Na cidade onde as manhãs chegavam sempre atrasadas, vivia um homem com um nome comum. Tinha um hábito curioso: todos os dias, várias vezes por dia, acendia pequenos incêndios na ponta dos dedos.
Não eram incêndios grandes, não aqueciam casas, não iluminavam ruas, não salvavam ninguém do frio. Eram chamas tímidas, quase envergonhadas, que ele levava aos lábios como quem prova um segredo. Depois, puxava o fumo para dentro de si, como se estivesse a guardar nuvens no peito.

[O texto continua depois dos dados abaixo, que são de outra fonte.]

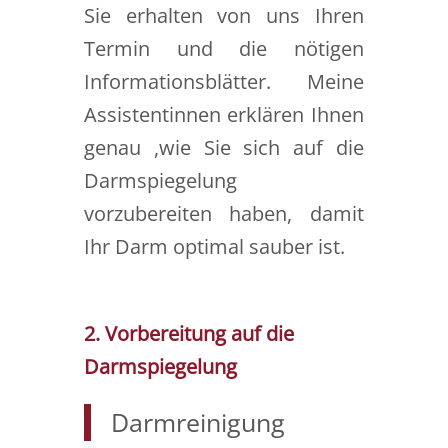
Sie erhalten von uns Ihren
Termin und die nötigen
Informationsblätter. Meine
Assistentinnen erklären Ihnen
genau ,wie Sie sich auf die
Darmspiegelung
vorzubereiten haben, damit
Ihr Darm optimal sauber ist.
2. Vorbereitung auf die
Darmspiegelung
Darmreinigung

O homem dizia que aquilo o acalmava. Era o seu intervalo dentro do tempo, o seu silêncio portátil. E, no entanto, quem o observasse com atenção poderia notar que, a cada chama acesa, algo nele se apagava com igual discrição.
Havia dias em que o vento brincava com o fumo, desenhando formas no ar: serpentes, espirais, pequenos fantasmas que subiam e desapareciam. O homem gostava de segui-los com o olhar, como se fossem pensamentos que não precisava de enfrentar. Nunca reparava que, enquanto os fantasmas subiam, deixavam para trás uma sombra invisível que se instalava dentro dele.
Certa vez, um miúdo perguntou-lhe:
— O que é que isso faz?
O homem hesitou. Olhou para o pequeno cilindro entre os dedos, depois para o fumo que se dissipava.
— Ajuda-me a respirar — respondeu, sem grande convicção.
O miúdo franziu a testa:
— Mas parece que estás a fazer o contrário.
Homem riu-se, mas não respondeu. Nesse dia, pela primeira vez, reparou no peso da própria respiração, como se cada inspiração tivesse de atravessar um labirinto construído por ele próprio, tijolo a tijolo, fumo a fumo.
Mesmo assim, no dia seguinte, voltou a acender outro daqueles pequenos incêndios inúteis. Era estranho: ele sabia que não precisava deles, mas também já não sabia muito bem como estar sem eles. Era como carregar uma pedra no sapato durante tanto tempo que, quando finalmente a tiras, estranhas o modo leve de caminhar.
E assim continuou, guardando nuvens no peito e chamando-lhes descanso, alimentando chamas que nada aqueciam, perseguindo fantasmas que nunca existiram, sem nunca perceber completamente por que razão insistia em incendiar, todos os dias, aquilo que mais precisava de proteger.